▶ **What you should do**
Please restate the entries below word for word, leaving out any pictures.

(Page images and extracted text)
• • • •

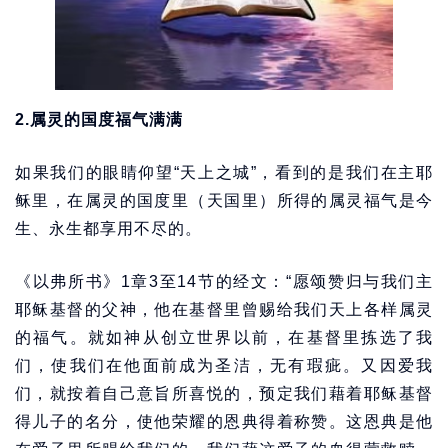
2.属灵的国度福气满满
如果我们的眼睛仰望“天上之城”，看到的是我们在主耶
稣里，在属灵的国度里（天国里）所得的属灵福气是今
生、永生都享用不尽的。
《以弗所书》1章3至14节的经文：“愿颂赞归与我们主
耶稣基督的父神，他在基督里曾赐给我们天上各样属灵
的福气。就如神从创立世界以前，在基督里拣选了我
们，使我们在他面前成为圣洁，无有瑕疵。又因爱我
们，就按着自己意旨所喜悦的，预定我们藉着耶稣基督
得儿子的名分，使他荣耀的恩典得着称赞。这恩典是他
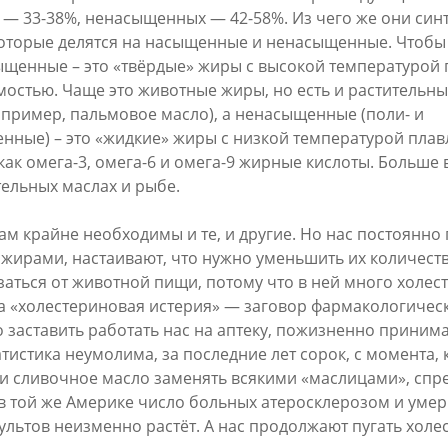
 — 33-38%, ненасыщенных — 42-58%. Из чего же они син
оторые делятся на насыщенные и ненасыщенные. Чтобы 
сыщенные – это «твёрдые» жиры с высокой температурой 
мостью. Чаще это животные жиры, но есть и растительн
апример, пальмовое масло), а ненасыщенные (поли- и
ные) – это «жидкие» жиры с низкой температурой плав
как омега-3, омега-6 и омега-9 жирные кислоты. Больше 
тельных маслах и рыбе.
ам крайне необходимы и те, и другие. Но нас постоянно
ирами, настаивают, что нужно уменьшить их количеств
заться от животной пищи, потому что в ней много холес
та «холестериновая истерия» — заговор фармакологичес
 заставить работать нас на аптеку, пожизненно приним
атистика неумолима, за последние лет сорок, с момента,
ли сливочное масло заменять всякими «маслицами», спр
в той же Америке число больных атеросклерозом и умер
ультов неизменно растёт. А нас продолжают пугать холе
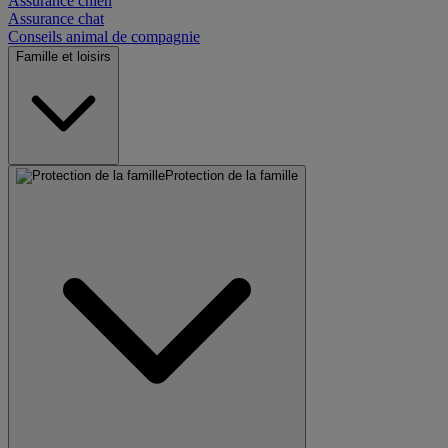
Assurance chien
Assurance chat
Conseils animal de compagnie
Famille et loisirs
Protection de la famille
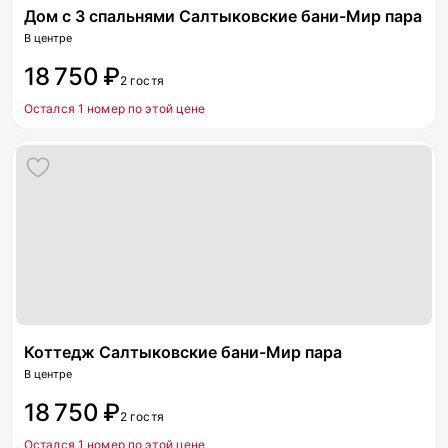
Дом с 3 спальнями Салтыковские бани-Мир пара
В центре
18 750 ₽
2 гостя
Остался 1 номер по этой цене
Коттедж Салтыковские бани-Мир пара
В центре
18 750 ₽
2 гостя
Остался 1 номер по этой цене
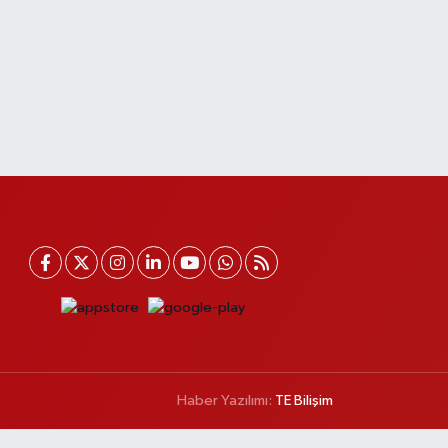
Haber Yazılımı:
TE Bilişim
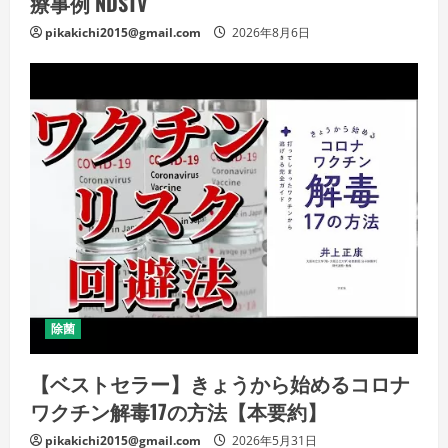
療事例 NDSTV
pikakichi2015@gmail.com
2026年8月6日
除菌
【ベストセラー】きょうから始めるコロナ
ワクチン解毒17の方法【本要約】
pikakichi2015@gmail.com
2026年5月31日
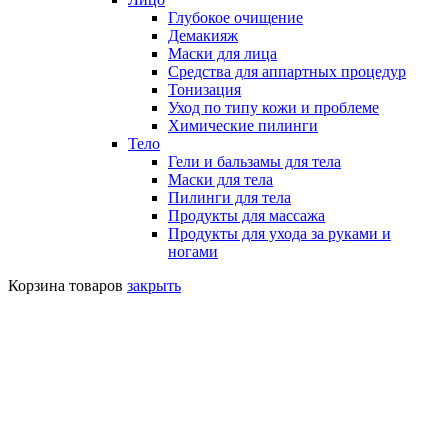
Глубокое очищение
Демакияж
Маски для лица
Средства для аппартных процедур
Тонизация
Уход по типу кожи и проблеме
Химические пилинги
Тело
Гели и бальзамы для тела
Маски для тела
Пилинги для тела
Продукты для массажа
Продукты для ухода за руками и
ногами
Корзина товаров
закрыть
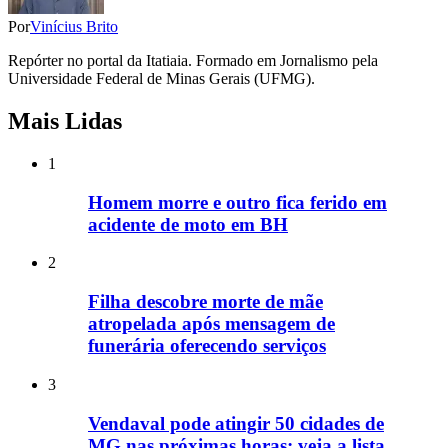
Por
Vinícius Brito
Repórter no portal da Itatiaia. Formado em Jornalismo pela
Universidade Federal de Minas Gerais (UFMG).
Mais Lidas
1
Homem morre e outro fica ferido em
acidente de moto em BH
2
Filha descobre morte de mãe
atropelada após mensagem de
funerária oferecendo serviços
3
Vendaval pode atingir 50 cidades de
MG nas próximas horas; veja a lista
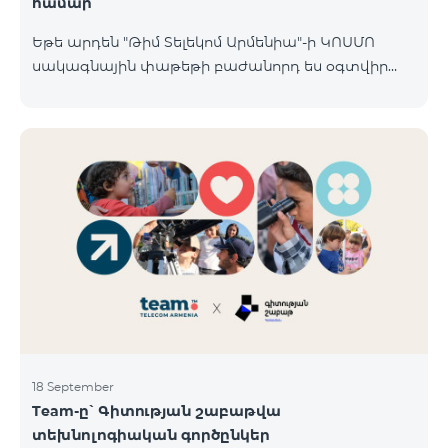
համար
Եթե արդեն "Թիմ Տելեկոմ Արմենիա"-ի ԿՈՍՄՈ
սակագնային փաթեթի բաժանորդ ես օգտվիր
հատուկ առաջարկից տան խելացի
սարքավորումների համար։ Ավտոմատացրու
լուսովորությունը, ջեռուցումը, անվտանգությունը՝
մեկ հպումով ու անսպառ ինտերնետով Smart
Place-ի Aqara սարքավորումներով։ ԿՈՍՄՈ
ծառայությունների փաթեթների գործող բոլոր
բաժանորդները ունեն հնարավորություն ձեռք
բերելու Aqara ապրանքանիշի խելացի
սարքավորումները հատուկ պայմաններով։
Սարքավորումները հասանելի են HomPlex-ի team
Place խանութ սրահում, Հյուսիսային Պողոտա 4
18 September
Team-ը՝ Գիտության շաբաթվա
տեխնոլոգիական գործընկեր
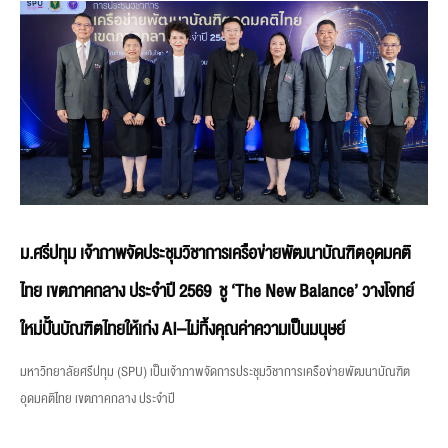
ม.ศรีปทุม เจ้าภาพจัดประชุมวิชาการเครือข่ายพัฒนาบัณฑิตอุดมคติ
ไทย เขตภาคกลาง ประจำปี 2569 ชู ‘The New Balance’ วางโจทย์
ใหม่ปั้นบัณฑิตไทยให้เก่ง AI–ไม่ทิ้งคุณค่าความเป็นมนุษย์
มหาวิทยาลัยศรีปทุม (SPU) เป็นเจ้าภาพจัดการประชุมวิชาการเครือข่ายพัฒนาบัณฑิต
อุดมคติไทย เขตภาคกลาง ประจำปี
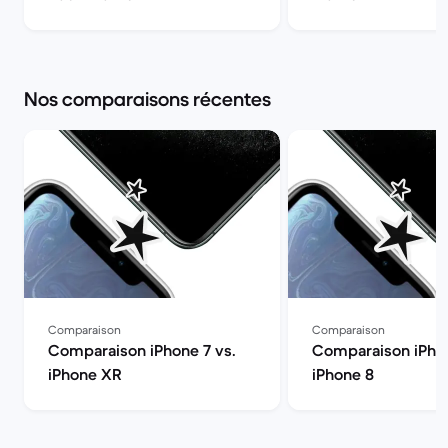
Nos comparaisons récentes
Comparaison
Comparaison
Comparaison iPhone 7 vs.
Comparaison iPhon
iPhone XR
iPhone 8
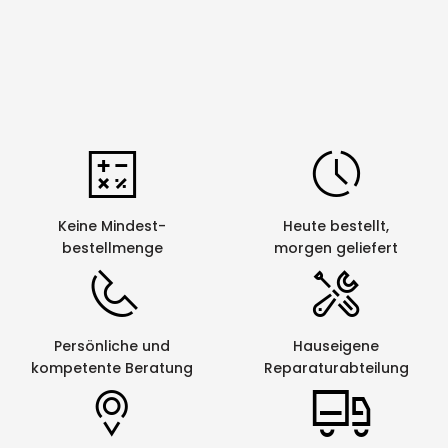
Keine Mindest-
Heute bestellt,
bestellmenge
morgen geliefert
Persönliche und
Hauseigene
kompetente Beratung
Reparaturabteilung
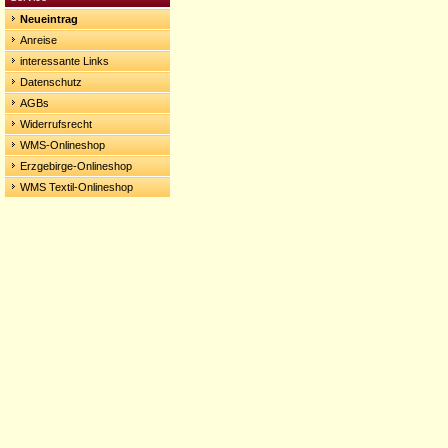
Neueintrag
Anreise
interessante Links
Datenschutz
AGBs
Widerrufsrecht
WMS-Onlineshop
Erzgebirge-Onlineshop
WMS Textil-Onlineshop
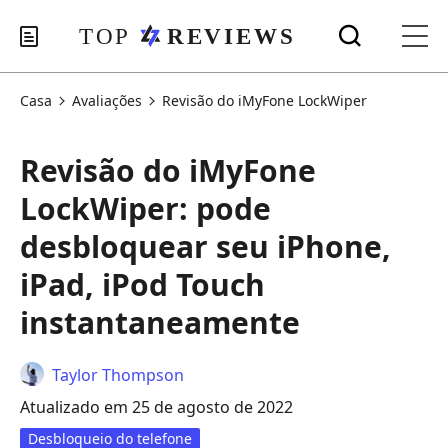
Casa
Avaliações
Revisão do iMyFone LockWiper
Revisão do iMyFone
LockWiper: pode
desbloquear seu iPhone,
iPad, iPod Touch
instantaneamente
Taylor Thompson
Atualizado em 25 de agosto de 2022
Desbloqueio do telefone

• • • •

▶ **The completed task**
2.属灵的国度福气满满
如果我们的眼睛仰望“天上之城”，看到的是我们在主耶
稣里，在属灵的国度里（天国里）所得的属灵福气是今
生、永生都享用不尽的。
《以弗所书》1章3至14节的经文：“愿颂赞归与我们主
耶稣基督的父神，他在基督里曾赐给我们天上各样属灵
的福气。就如神从创立世界以前，在基督里拣选了我
们，使我们在他面前成为圣洁，无有瑕疵。又因爱我
们，就按着自己意旨所喜悦的，预定我们藉着耶稣基督
得儿子的名分，使他荣耀的恩典得着称赞。这恩典是他
 — 33-38%, ненасыщенных — 42-58%. Из чего же они син
оторые делятся на насыщенные и ненасыщенные. Чтобы 
сыщенные – это «твёрдые» жиры с высокой температурой 
мостью. Чаще это животные жиры, но есть и растительн
апример, пальмовое масло), а ненасыщенные (поли- и
ные) – это «жидкие» жиры с низкой температурой плав
как омега-3, омега-6 и омега-9 жирные кислоты. Больше 
тельных маслах и рыбе.
ам крайне необходимы и те, и другие. Но нас постоянно
ирами, настаивают, что нужно уменьшить их количеств
заться от животной пищи, потому что в ней много холес
та «холестериновая истерия» — заговор фармакологичес
 заставить работать нас на аптеку, пожизненно приним
атистика неумолима, за последние лет сорок, с момента,
ли сливочное масло заменять всякими «маслицами», спр
в той же Америке число больных атеросклерозом и умер
ультов неизменно растёт. А нас продолжают пугать холе
Assurance chien
Assurance chat
Conseils animal de compagnie
Famille et loisirs
Protection de la famille
Дом с 3 спальнями Салтыковские бани-Мир пара
В центре
18 750 ₽
2 гостя
Остался 1 номер по этой цене
Коттедж Салтыковские бани-Мир пара
В центре
18 750 ₽
2 гостя
Остался 1 номер по этой цене
Haber Yazılımı:
TE Bilişim
療事例 NDSTV
pikakichi2015@gmail.com
2026年8月6日
除菌
【ベストセラー】きょうから始めるコロナ
ワクチン解毒17の方法【本要約】
pikakichi2015@gmail.com
2026年5月31日
Глубокое очищение
Демакияж
Маски для лица
Средства для аппартных процедур
Тонизация
Уход по типу кожи и проблеме
Химические пилинги
Тело
Гели и бальзамы для тела
Маски для тела
Пилинги для тела
Продукты для массажа
Продукты для ухода за руками и
ногами
Корзина товаров
закрыть
Por
Vinícius Brito
Repórter no portal da Itatiaia. Formado em Jornalismo pela
Universidade Federal de Minas Gerais (UFMG).
Mais Lidas
1
Homem morre e outro fica ferido em
acidente de moto em BH
2
Filha descobre morte de mãe
atropelada após mensagem de
funerária oferecendo serviços
3
Vendaval pode atingir 50 cidades de
MG nas próximas horas; veja a lista
համար
Եթե արդեն "Թիմ Տելեկոմ Արմենիա"-ի ԿՈՍՄՈ
սակագնային փաթեթի բաժանորդ ես օգտվիր
հատուկ առաջարկից տան խելացի
սարքավորումների համար։ Ավտոմատացրու
լուսովորությունը, ջեռուցումը, անվտանգությունը՝
մեկ հպումով ու անսպառ ինտերնետով Smart
Place-ի Aqara սարքավորումներով։ ԿՈՍՄՈ
ծառայությունների փաթեթների գործող բոլոր
բաժանորդները ունեն հնարավորություն ձեռք
բերելու Aqara ապրանքանիշի խելացի
սարքավորումները հատուկ պայմաններով։
Սարքավորումները հասանելի են HomPlex-ի team
Place խանութ սրահում, Հյուսիսային Պողոտա 4
18 September
Team-ը՝ Գիտության շաբաթվա
տեխնոլոգիական գործընկեր
ม.ศรีปทุม เจ้าภาพจัดประชุมวิชาการเครือข่ายพัฒนาบัณฑิตอุดมคติ
ไทย เขตภาคกลาง ประจำปี 2569 ชู ‘The New Balance’ วางโจทย์
ใหม่ปั้นบัณฑิตไทยให้เก่ง AI–ไม่ทิ้งคุณค่าความเป็นมนุษย์
มหาวิทยาลัยศรีปทุม (SPU) เป็นเจ้าภาพจัดการประชุมวิชาการเครือข่ายพัฒนาบัณฑิต
อุดมคติไทย เขตภาคกลาง ประจำปี
Nos comparaisons récentes
Comparaison
Comparaison
Comparaison iPhone 7 vs.
Comparaison iPhon
iPhone XR
iPhone 8
Keine Mindest-
Heute bestellt,
bestellmenge
morgen geliefert
Persönliche und
Hauseigene
kompetente Beratung
Reparaturabteilung
Neueintrag
Anreise
interessante Links
Datenschutz
AGBs
Widerrufsrecht
WMS-Onlineshop
Erzgebirge-Onlineshop
WMS Textil-Onlineshop
Casa
Avaliações
Revisão do iMyFone LockWiper
Revisão do iMyFone
LockWiper: pode
desbloquear seu iPhone,
iPad, iPod Touch
instantaneamente
Taylor Thompson
Atualizado em 25 de agosto de 2022
Desbloqueio do telefone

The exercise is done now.